**Exercise goal**
Show each line from the listing that includes the word "primer".

#### Source material ####

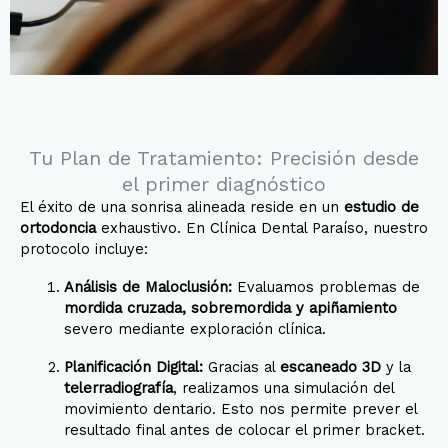
Tu Plan de Tratamiento: Precisión desde
el primer diagnóstico
El éxito de una sonrisa alineada reside en un
estudio de
ortodoncia
exhaustivo. En Clínica Dental Paraíso, nuestro
protocolo incluye:
Análisis de Maloclusión:
Evaluamos problemas de
mordida cruzada, sobremordida y apiñamiento
severo mediante exploración clínica.
Planificación Digital:
Gracias al
escaneado 3D
y la
telerradiografía
, realizamos una simulación del
movimiento dentario. Esto nos permite prever el
resultado final antes de colocar el primer bracket.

####

**Answer**
el primer diagnóstico
resultado final antes de colocar el primer bracket.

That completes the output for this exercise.